Again, that is only true if you have a 1D function. I.e. it is true for a single curve in a timelike congruence, but not for the whole congruence. If you have a function of multiple dimensions then you can easily have different infinite limits.

You can't find directly limit at infinity for a function of multiple dimensions.
Intermediate step is to express it as single-dimensional function.
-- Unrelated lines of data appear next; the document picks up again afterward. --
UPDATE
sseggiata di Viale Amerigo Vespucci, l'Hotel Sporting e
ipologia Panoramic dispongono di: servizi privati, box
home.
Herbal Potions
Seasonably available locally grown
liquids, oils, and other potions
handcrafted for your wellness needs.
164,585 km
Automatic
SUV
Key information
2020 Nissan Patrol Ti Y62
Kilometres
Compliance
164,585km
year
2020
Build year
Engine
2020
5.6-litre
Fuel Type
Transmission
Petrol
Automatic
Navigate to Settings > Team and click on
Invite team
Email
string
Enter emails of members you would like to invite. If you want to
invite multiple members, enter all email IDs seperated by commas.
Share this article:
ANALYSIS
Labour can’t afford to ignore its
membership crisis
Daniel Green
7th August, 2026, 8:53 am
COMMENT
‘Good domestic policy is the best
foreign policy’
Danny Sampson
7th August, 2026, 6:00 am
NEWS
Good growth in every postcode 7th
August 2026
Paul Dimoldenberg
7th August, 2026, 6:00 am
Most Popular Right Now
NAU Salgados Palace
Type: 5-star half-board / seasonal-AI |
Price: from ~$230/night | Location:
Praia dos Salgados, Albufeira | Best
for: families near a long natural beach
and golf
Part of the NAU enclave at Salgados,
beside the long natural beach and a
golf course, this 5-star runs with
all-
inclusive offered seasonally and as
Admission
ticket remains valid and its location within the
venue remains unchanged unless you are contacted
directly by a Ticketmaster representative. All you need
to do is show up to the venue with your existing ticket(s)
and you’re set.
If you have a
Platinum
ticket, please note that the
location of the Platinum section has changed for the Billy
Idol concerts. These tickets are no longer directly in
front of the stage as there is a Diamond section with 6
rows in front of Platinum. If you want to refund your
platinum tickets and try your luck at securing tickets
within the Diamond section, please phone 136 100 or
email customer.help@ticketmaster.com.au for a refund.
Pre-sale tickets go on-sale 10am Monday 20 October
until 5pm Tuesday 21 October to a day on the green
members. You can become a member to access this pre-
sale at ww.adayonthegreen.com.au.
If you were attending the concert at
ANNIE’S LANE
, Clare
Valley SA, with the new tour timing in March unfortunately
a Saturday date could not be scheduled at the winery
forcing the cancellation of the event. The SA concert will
And depending on how you do that you will have different single-dimensional functions.

In any case, the Schwarzschild solution is valid for more than a single observer, so taking different infinite limits is reasonable. There is no reason to restrict ourself to a single observer or even a single timelike congruence.

There are reasons to restrict ourselves to single timelike congruence. One reason is simplicity of calculations. We might benefit from timelike congruence that is spatially static in respect to gravitating object.

Other reason is consistency of global observations. Actually I think that consistency of global observations is the way how we can meaningfully speak about "correct" geometry of simultaneity.

 

[PeterDonis]

And now you even does not speak English as it seems. The part "inter-" in the word "interaction" stands for "two-way".

From wikipedia:
"Interaction is a kind of action that occurs as two or more objects have an effect upon one another. The idea of a two-way effect is essential in the concept of interaction, as opposed to a one-way causal effect."

All right, if you don't like the word "interaction" in reference to one-way causal influences, I'll just say "causal influence", and I'll dispute your claim that two-way "physical interactions" are what are important in physics. I think that "causal influences" are what are important in physics, whether they are one-way or two-way. That was the point I was trying to make.